Non un’emozione, non un colore. E probabilmente proprio per questo Diamante Nero non mi è piaciuto, e non ne consiglierei la visione per niente al mondo. 

C’è da ammettere che il Cinema è un’arte, e come questa riserva interpretazioni tuttalpiù personali sulle quali non mi permetto di discutere. Perciò è altamente probabile che parte del pubblico possa magari anche non condividere la mia recensione. Ma le lunghe pause di nero tra una scena e l’altra – che ti fanno domandare se stiano finalmente per partire i titoli di coda oppure no – e la colonna sonora quasi assente oppure il presente silenzio e la totale dimenticanza di un’articolazione che vada a fondo delle cose e che ci spieghi un po’ di più rispetto ai minuti dialoghi che vediamo in scena, che vogliono comunicarci? Quale significato dovremmo dare a un prodotto di questo tipo?
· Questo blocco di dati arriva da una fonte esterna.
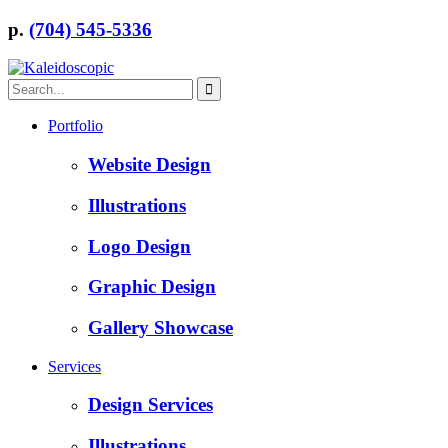
p.
(704) 545-5336
Portfolio
Website Design
Illustrations
Logo Design
Graphic Design
Gallery Showcase
Services
Design Services
Illustrations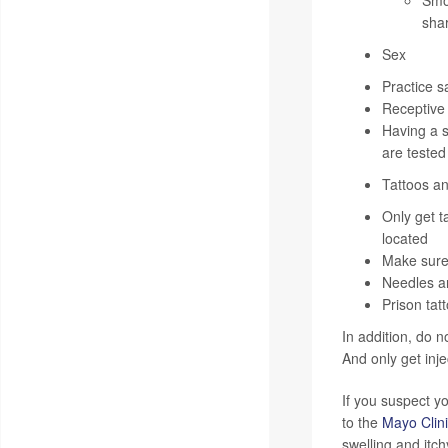
Smok
sha
Sex
Practice s
Receptive a
Having a s
are tested
Tattoos an
Only get t
located
Make sure 
Needles an
Prison tat
In addition, do n
And only get inj
If you suspect y
to the
Mayo Clin
swelling and itc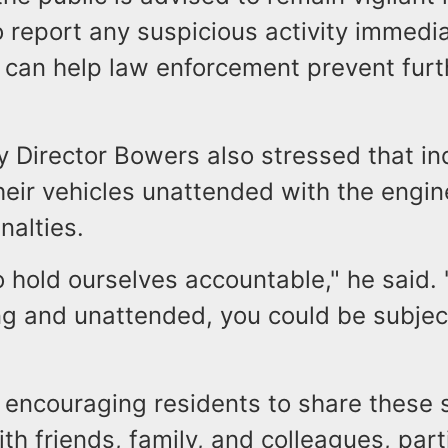
 report any suspicious activity immedia
n can help law enforcement prevent furt
y Director Bowers also stressed that in
heir vehicles unattended with the engin
nalties.
hold ourselves accountable," he said. "
ing and unattended, you could be subjec
e encouraging residents to share these 
h friends, family, and colleagues, parti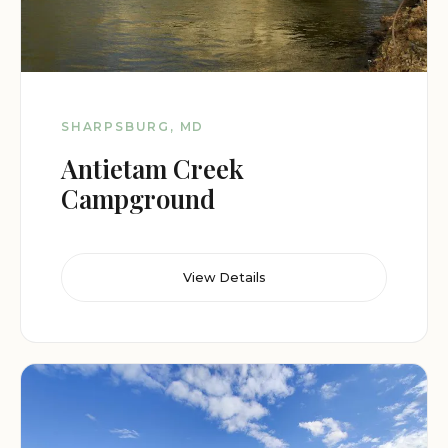
SHARPSBURG, MD
Antietam Creek
Campground
View Details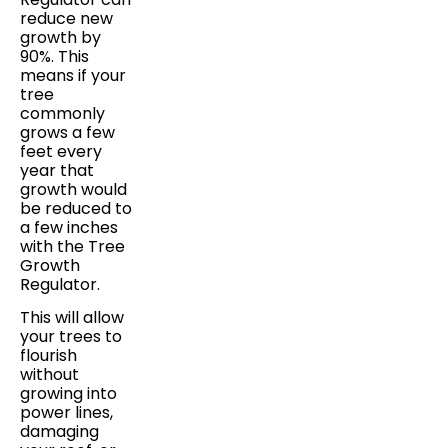
reduce new
growth by
90%. This
means if your
tree
commonly
grows a few
feet every
year that
growth would
be reduced to
a few inches
with the Tree
Growth
Regulator.
This will allow
your trees to
flourish
without
growing into
power lines,
damaging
Perché, secondo me, se la storia che racconti non ti coinvolge, e non ti emoziona, e non ti fa riflettere, ma ti informa soltanto sulle decisioni che dall’inizio alla fine la protagonista ha deciso di intraprendere, allora non c’è motivo per cui dovresti chiamarlo “film”. Non vorrei né vedermelo, né rivederlo.

Nonostante la fotografia non sia delle peggiori, e la tecnica registica per cui restano importanti dettagli, primi e primissimi piani sia ben fatta e quindi apprezzabile, tutto il resto non regge. Manca una base psicologica al racconto – fortemente svantaggiata da una sceneggiatura povera di parole e contenuti – che riesca a far capire allo spettatore che quel prodotto cinematografico è stato pensato per te. Grave errore, che rischia di trovarmi muta e senza parole dinnanzi alla domanda: “Ma perché dovrei andar a vedere Diamante Nero?”. 

Perché, se me lo domandaste, davvero non saprei che rispondervi. Di solito si attende la conclusione di un film per poi fare “2+2” e riconnettere tutti i tasselli capaci di renderti consapevole di ciò che hai appena visto. In questo caso no, assolutamente no.

Apprezzabile il fatto che in scena si vedano tutti attori principianti, la stragrande maggior parte dei quali anche alla prima volta in veste di attore. Ma nel complesso, e mi spiace dirlo perché so che il mio non è un bel giudizio da dare o da ricevere, Diamante Nero è un prodotto assolutamente insufficiente. Non so spiegare perché dovreste decidere di non perdervelo, e vi assicuro che nonostante ci abbia riflettuto per giorni, posso dirvi che non ho nemmeno la più pallida idea di quale emozione io possa dire mi abbia lasciato. Diamante Nero non mi ha lasciato un bel niente. Mi spiace, ma la prova non è superata. Sarà per la prossima.